The prime minister argued that the opening of G-Tech Park would help to bolster confidence in the economy.

“The BPO has seen tremendous growth locally and globally over the last years. It is among the few industries in Jamaica that have managed to grow in spite of the pandemic. As of June 30, 2021, the industry employed an estimated 44,000 persons compared to 38, 400 in June last year,” the prime minister said.

Holness said the industry was doing very well and defended his handling of the COVID measures.

He recalled that early after Jamaica recorded its first case of the virus, a cluster of COVID-19 cases emerged at a BPO facility. The prime minister noted that the Government faced pressure at the time to shut down the industry.

However, he said that the administration and the leadership of the industry agreed on a set of operating protocols, as well as a regulatory framework to facilitate work from home. “The BPO operating protocols served as the blueprint for the broader workplace protocols that were subsequently put in place,” Holness said.

Vergara said that while they have been growing in Jamaica, there are still plans to expand even further.

“With addition of the new G-Tech location we will be adding 1,500 jobs, close to 3,000 work-from-home jobs in the St Catherine and Portmore area alone.
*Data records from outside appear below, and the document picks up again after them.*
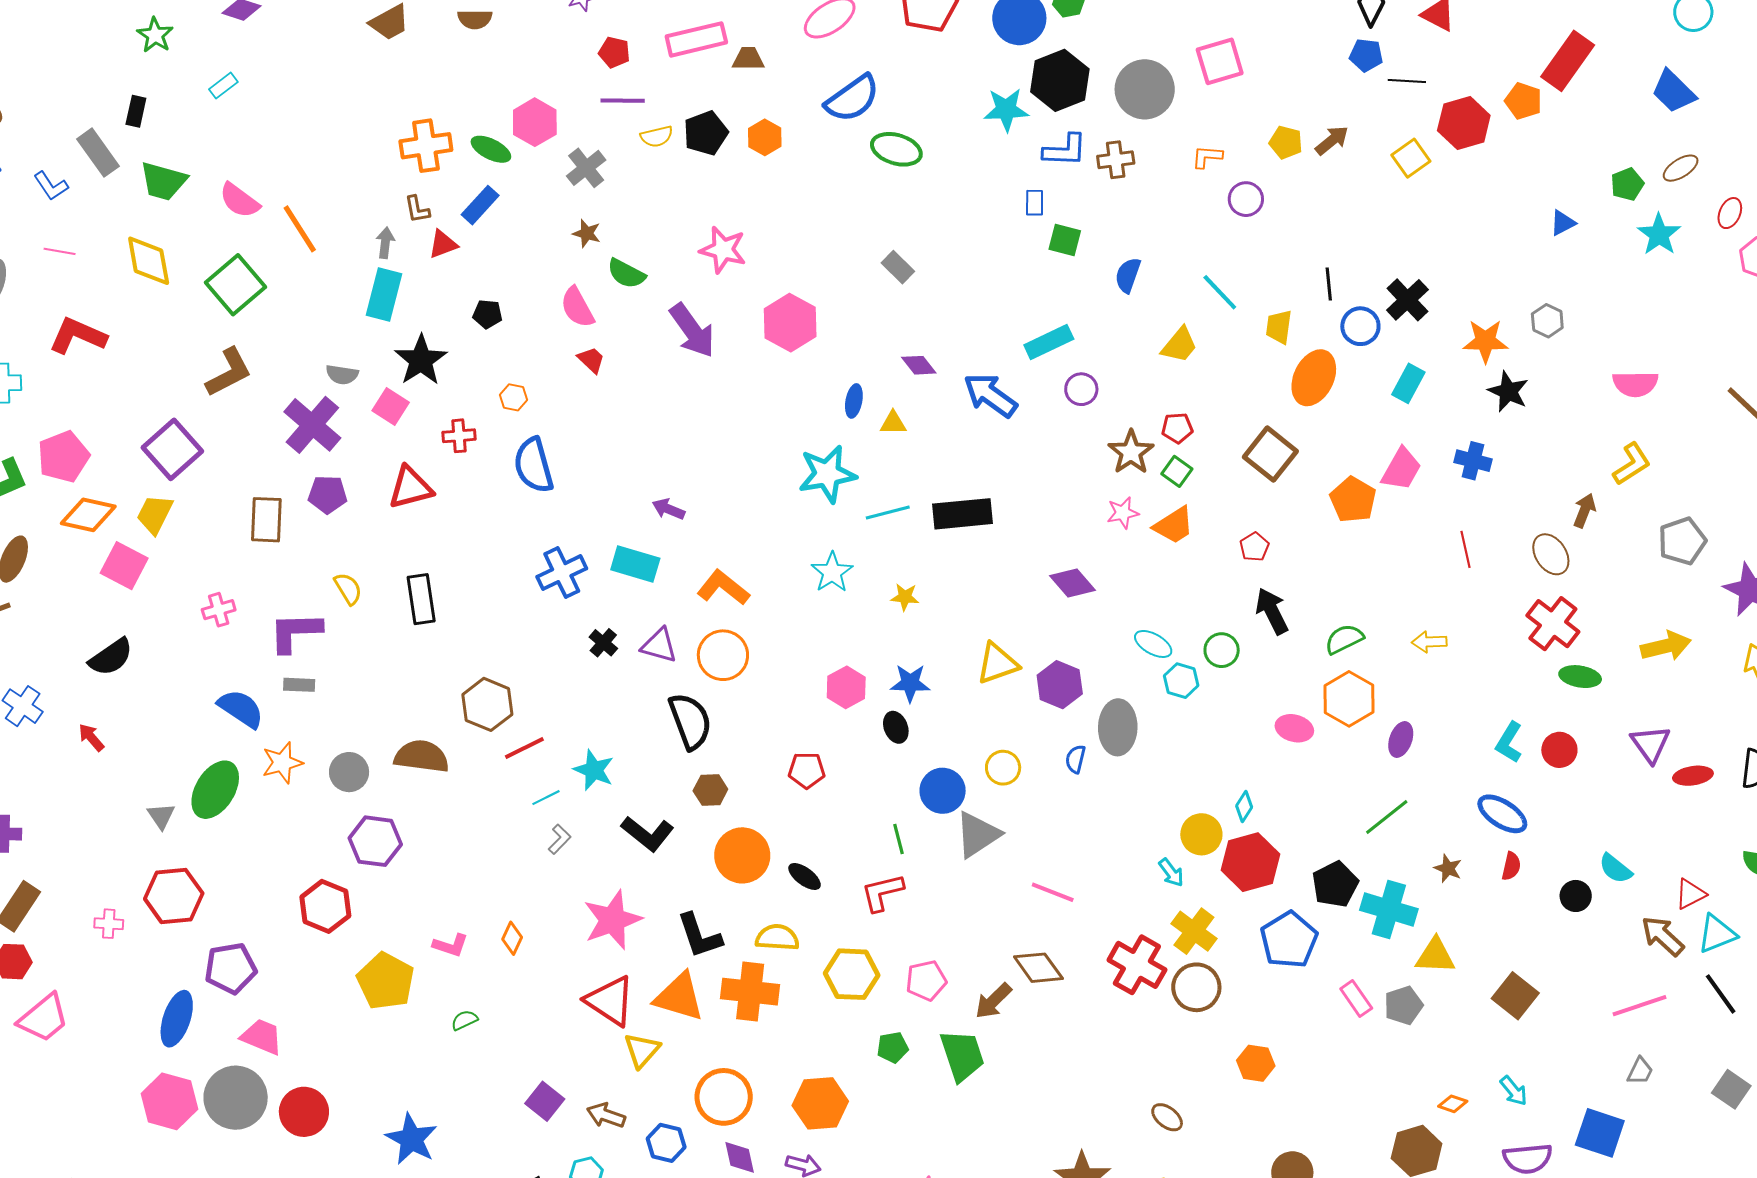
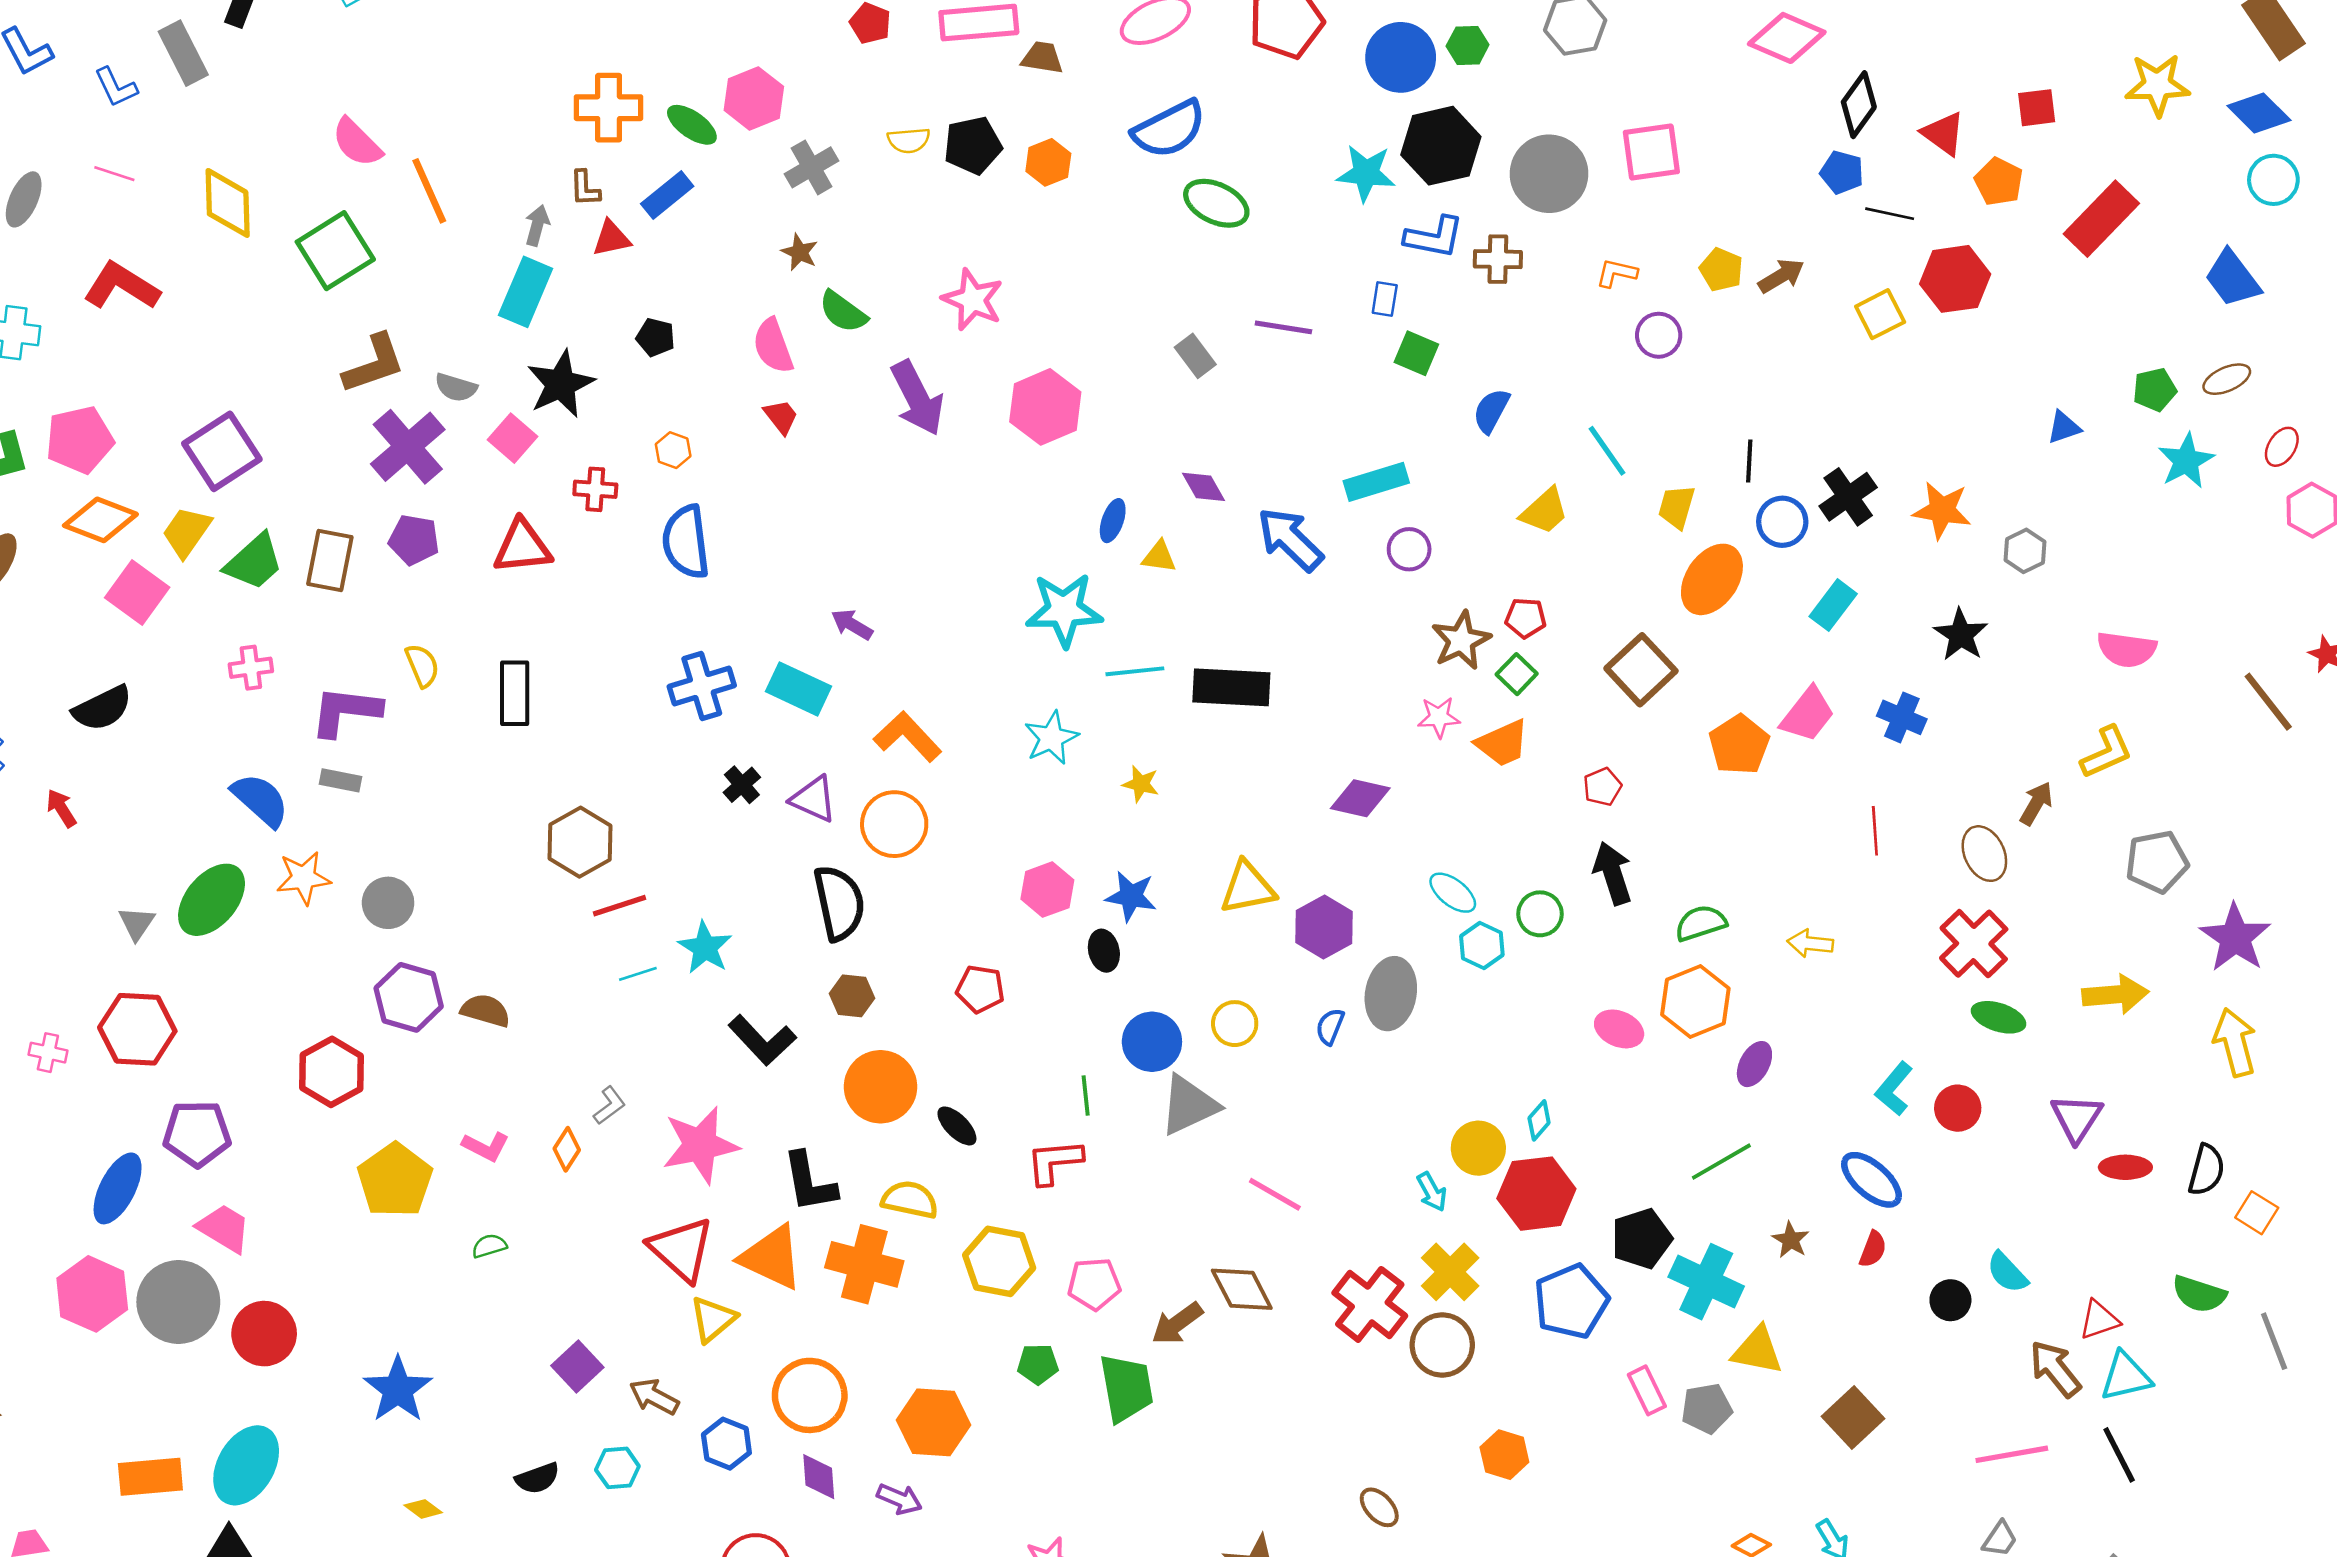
purple line: (623, 101) -> (1283, 327), moved
orange pentagon: (1523, 101) -> (1999, 182), moved
green trapezoid: (163, 181) -> (254, 562), moved, turned -66
orange star: (1485, 341) -> (1942, 510), moved
brown L-shape: (229, 372) -> (374, 364), moved
purple diamond: (1073, 583) -> (1360, 798), turned -45
brown semicircle: (422, 756) -> (486, 1010), moved, size x0.7
gray L-shape: (560, 839) -> (609, 1105), moved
Our location in Jamaica doesn’t only include Portmore, it also includes Ocho Rios,” he added.

IBEX has been recognised as the top BPO workplace in the Caribbean, and Vergara said this will impact the Jamaican economy.

“In this last year of COVID alone we have invested over $14 million in capital expenditure because we believe in this market, we believe in our people, and this is the right place to be at the right time.”

Vergara heaped praises on Holness for believing in the BPO sector in the middle of the pandemic.

(“The Government) developed the necessary measures that allowed us to retain 4,000 jobs when we were at the worst in COVID and allowed us to add another 1,500 in the last six months,” Vergara said.

According to Vergara, IBEX will be spending more than US$15 million in its Jamaica payroll alone this calendar year, which will make it the largest private employer in Jamaica by the end of the year.

The Ministry of Economic Growth and Job Creation said the BPO sector brought $780 million into the economy last year.